Ce modèle prétend rendre compte d'une manière empirique, descriptive et fonctionnelle, des pratiques politiques qui sont considérées comme démocratiques. Il n'implique aucunement que les électeurs aient à décider d'un programme politique ou à, prendre des décisions d'ordre politique, ils n'ont pas le choix des questions à débattre ni de rôle à jouer dans la détermination des options politiques. En réalité, les dirigeants (les partis politiques) déterminent des pôles d'intérêts et choisissent ceux qui seront mis en avant. Ils décident en outre des points à débattre et façonnent l'opinion publique. La seule fonction du vote est de choisir entre les " offres de pouvoir" présentées par telles ou telles élites politiques, et d'accepter que celles-ci en deviennent les maîtres-d'oeuvre. Les électeurs sont des consommateurs, les partis politiques des entrepreneurs qui fournissent une alternative toute faite ainsi que les équipes de personnel adéquat et créent ainsi la demande. Ils se soumettent à la volonté du consommateur uniquement pour que les électeurs-consommateurs choisissent, en votant par " oui " ou par " non ", leurs " représentants " parmi un éventail de candidatures présélectionnées. En bref, de telles théories de la démocratie tendent explicitement à réduire le contenu normatif du terme de démocratie à un ensemble d'éléments minimaux, qui participent d'une conception fondée sur le libre-échange et issue davantage du modèle de l'économie de marché, que de modèles de citoyenneté plus anciens.

La lutte pour la conquête du pouvoir politique et l'application des décisions constitue évidemment le noyau même de ce modèle de démocratie. L'élément compétitif est considéré comme source de créativité, de productivité, de responsabilité et de capacité à réagir. Par l'ultime sanction que représentent les élections, avec la compétition obligée entre élites qu'elles impliquent, la légitimité est assurée et les autorités, sensibilisées à la diversité de la demande, sont responsables devant les citoyens, et capables d'élaborer des compromis. Ce modèle de démocratie repose évidemment sur certains présupposés qu'il devrait normalement s'avérer capable de reproduire: c'est à-dire l'existence de dirigeants compétents ouverts à la diversité des opinions, la limitation du champ de décision politique et une culture politique élitaire fondée sur le contrôle démocratique. Ces préalables impliquent à leur tour l'existence d'un pluralisme ou clivage social que la méthode démocratique institutionnalise en une compétition non violente afin d'établir positions et influences. Une condition est jugée indispensable à la stabilité et à l'efficacité d'un système politique la garantie contre une trop large participation des citoyens, qui doivent, en quelque sorte, accepter une division du travail entre eux-mêmes et leurs élus. Ainsi donc, ce modèle de démocratie tient le vote à bulletin secret, les droits civiques, l'alternance, la tenue d'élections compétitives tenues à intervalles réguliers et la confrontation entre partis, comme les éléments essentiels de toute conception moderne de la démocratie, si tant est que celle-ci trouve une place dans les sociétés modernes complexes.
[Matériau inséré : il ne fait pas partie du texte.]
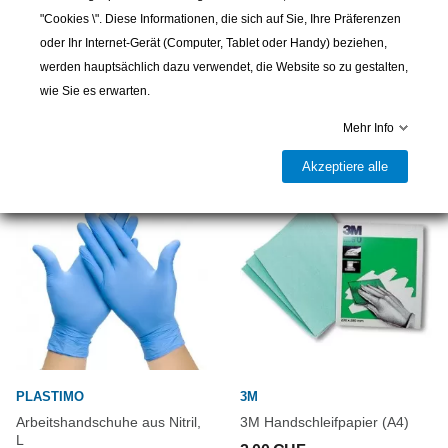
Teilen
Ohne Lösungsmittel, ohne Phenol und ohne Benzyl-Alkohol.
"Cookies \". Diese Informationen, die sich auf Sie, Ihre Präferenzen
oder Ihr Internet-Gerät (Computer, Tablet oder Handy) beziehen,
Technische Daten :
werden hauptsächlich dazu verwendet, die Website so zu gestalten,
Gebindegrösse : 0.25L / 1L / 5L / 0.25L (Tube)
wie Sie es erwarten.
Mischungsverhältnis : 1:1 nach Volumen & Gewicht
weitere Produkte
Mehr Info
Farbe : Rosa
Untergründe : GFK / Metall / abgesperrtem Holz
Akzeptiere alle
Signalwort : ACHTUNG
Zusätzliche Etikettierung : EUH212 Achtung! Bei der Verwendung
kann gefährlicher lungengängiger Staub entstehen. Staub nicht
einatmen.
Gefahrenhinweise :
H315 Verursacht Hautreizungen.
PLASTIMO
3M
H317 Kann allergische Hautreaktionen verursachen.
H319 Verursacht schwere Augenreizung.
Arbeitshandschuhe aus Nitril,
3M Handschleifpapier (A4)
L
H411 Giftig für Wasserorganismen, mit langfristiger Wirkung.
Pris tel quel, ce dernier argument nous paraît extrêmement convaincant. Mais la critique normativiste du modèle élitaire l'est également. Elle acquiert d'ailleurs une force évidente si on considère que celui-ci a tendance à prôner l'atonie, l'initiative privée et la protection du système politique contre les " excès " des revendications populaires, en tant que principes démocratiques; les élites étant seules habilitées à apprécier ces excès. Les normativistes font remarquer, à juste titre, que ce qui donne stabilité et continuité à une politique n'est pas assimilable à ce qui la rend démocratique. Du point de vue de la théorie participative, ce modèle représentatif est à la fois trop large et trop étroit. Définir une politique comme démocratique parce qu'elle permet la tenue régulière d'élections libres et garantit les droits civiques - sans tenir compte des types d'institutions publiques ou d'organisations privées mises en place - revient à donner un label de légitimité démocratique à une multitude de sociétés que l'on exonère ainsi de toute analyse critique. En même temps, le concept de démocratie dont il s'agit ici est trop étroit, car il est défini par des règles qui n'ont que peu de rapports avec les procédures et les présupposés qui impliquent l'élaboration d'une politique par le débat et le libre accord. A dire vrai, les théoriciens de la participation soutiennent que le modèle " réaliste " a tellement appauvri le concept de démocratie que celui-ci en a perdu tout lien avec son sens originel. Qu'en reste-t-il en effet, si on élimine l'auto-détermination, la participation, l'égalité politique, les débats pour l'élaboration des choix politiques et l'action d'une opinion publique autonome sur les décisions? Bref, en payant son tribut au réalisme, le modèle élitaire laisse échapper ce qui a toujours été considéré comme l'essence même du concept de démocratie, c'est-à-dire le principe de citoyenneté. En outre, en réduisant le concept de démocratie à une méthode de choix de dirigeants et à des procédures permettant l'élaboration de la politique par des élites en situation de concurrence, ce modèle sacrifie les principes mêmes de la légitimité démocratique, dont il est néanmoins une excroissance parasite. Il devient ainsi impossible de distinguer le rituel formaliste, la distorsion systématique, le consensus organisé, et la manipulation de l'opinion publique de ce qui constitue une authentique vie démocratique.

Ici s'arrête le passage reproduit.